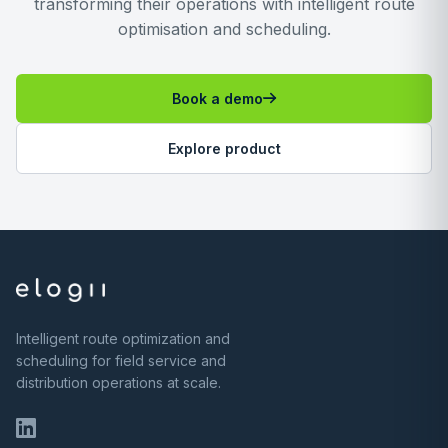
transforming their operations with intelligent route
optimisation and scheduling.
Book a demo
Explore product
Intelligent route optimization and
scheduling for field service and
distribution operations at scale.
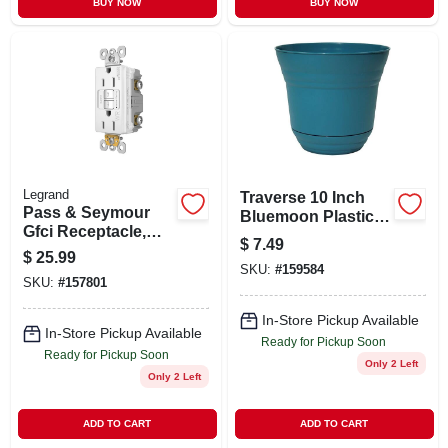
BUY NOW
BUY NOW
Legrand
Traverse 10 Inch
Pass & Seymour
Bluemoon Plastic
Gfci Receptacle,
Planter - Stylish
$
7.49
15a, White
And Durable
$
25.99
SKU:
#
159584
Garden Pot
SKU:
#
157801
In-Store Pickup Available
In-Store Pickup Available
Ready for Pickup Soon
Ready for Pickup Soon
Only 2 Left
Only 2 Left
ADD TO CART
ADD TO CART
* * * * * * * * *
WHAT YOU NEED TO DO
Please retype the listing in full, exactly as given, and skip every image.

OUTPUT OF THE TASK
transforming their operations with intelligent route
optimisation and scheduling.
Book a demo
Explore product
Intelligent route optimization and
scheduling for field service and
distribution operations at scale.
BUY NOW
BUY NOW
Legrand
Traverse 10 Inch
Pass & Seymour
Bluemoon Plastic
Gfci Receptacle,
Planter - Stylish
$
7.49
15a, White
And Durable
$
25.99
SKU:
#
159584
Garden Pot
SKU:
#
157801
In-Store Pickup Available
In-Store Pickup Available
Ready for Pickup Soon
Ready for Pickup Soon
Only 2 Left
Only 2 Left
ADD TO CART
ADD TO CART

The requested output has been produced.